Mi sono innamorato di Matthew Herbert nella metà degli anni ’90, quando, ed ormai ne ho la certezza quasi assoluta, l’uomo ascoltava con l’orecchio di uno studente le pionieristiche soluzioni di personaggi come Richie Hawtin e Daniel Bell. Quando pensò che l’house potesse trarre vantaggio da quelle straordinare frequenze minimali che i due andavano sottraendo alla techno, quando con “100 lbs” proclamò il suo pensiero a riguardo, facendo sì che la scintilla prendesse finalmente fuoco.
Il problema, ormai rivelatosi agli occhi di tutti, è che quel fuoco non è poi stato controllato a dovere, con il risultato che molti degli originari piromani ne sono rimasti purtroppo scottati.
La musica di Herbert è poi inevitabilmente mutata, e l’assurdo sarebbe stato sicuramente il contrario, visto l’ardore con il quale l’artista ha sempre convissuto. Ora Matthew Herbert è un musicista diverso, e sicuramente il suo bacino di utenza mutato. Molti dei suoi pseudonimi deceduti da tempo, vedi Dr. Rockit o Wishmountain… ed anche la speranza di riascoltarlo sotto le spoglie di un seducente propinatore di techno music d’avanguardia è concreta come la fine delle ostilità in medioriente.

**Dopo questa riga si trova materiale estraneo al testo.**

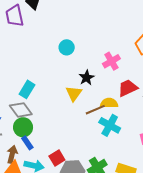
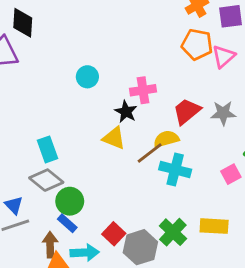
pink cross: (111, 61) -> (143, 90), moved, turned 36
cyan rectangle: (27, 89) -> (48, 149), turned -36
yellow triangle: (74, 93) -> (114, 138), turned -30
green circle: (23, 127) -> (70, 201), moved

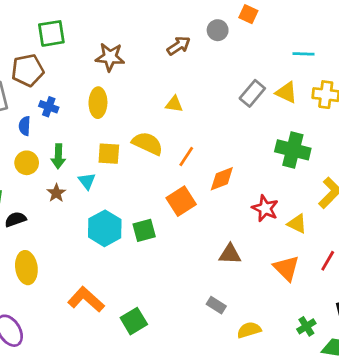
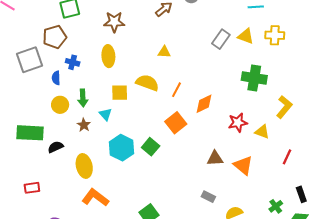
red star: (265, 208) -> (238, 123), turned -30
green square: (144, 230) -> (151, 147), turned -30
yellow ellipse: (26, 268) -> (84, 166), moved
orange triangle: (286, 268) -> (243, 165), moved
orange L-shape: (86, 299) -> (95, 198), moved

Quello su cui, però, voglio porre l’accento, è il fatto che, si, la musica di Matthew Herbert è cambiata, ma nella forma e non nella sostanza.
La Big Band è stata dapprima un esperimento, la voglia di cimentarsi in qualcosa di più rischioso, gestire un’intera orchestra, pensate al cambiamento per uno che fino ad allora era stato soltanto un menestrello del campionatore. L’esperimento fu brillante. “Goodbye Swingtime”, questo il titolo, riuscì a render merito alle scelte, un disco impegnato che unì a meraviglia le orchestrazioni con la componente elettronica, trovando nella melodia la sua arma vincente. Quello che forse non apparteneva totalmente ad Herbert in quel disco, era una certa staticità, qualcosa che ho sempre faticato a riconoscere “sua”.
”There’s Me and There’s You” giunge proprio a colmare quel “gap”, introducendo nuove dinamiche alla natura puramente jazzistica del concept.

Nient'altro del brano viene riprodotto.